▶ What needs to be done:
Retype the data that follows line by line, exactly, and leave its pictures out.

______

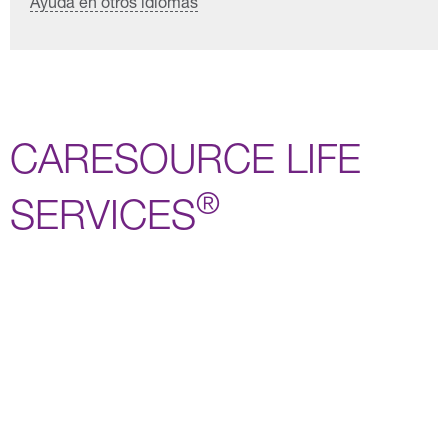
Ayuda en otros idiomas
CARESOURCE LIFE
®
SERVICES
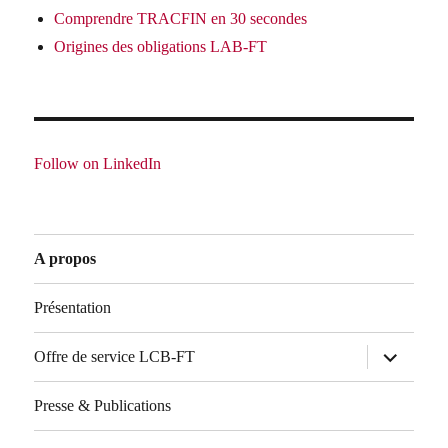
Comprendre TRACFIN en 30 secondes
Origines des obligations LAB-FT
Follow on LinkedIn
A propos
Présentation
ouvrir
Offre de service LCB-FT
le
sous-
menu
Presse & Publications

______

▶ Worked solution:
Ayuda en otros idiomas
CARESOURCE LIFE
®
SERVICES
Comprendre TRACFIN en 30 secondes
Origines des obligations LAB-FT
Follow on LinkedIn
A propos
Présentation
ouvrir
Offre de service LCB-FT
le
sous-
menu
Presse & Publications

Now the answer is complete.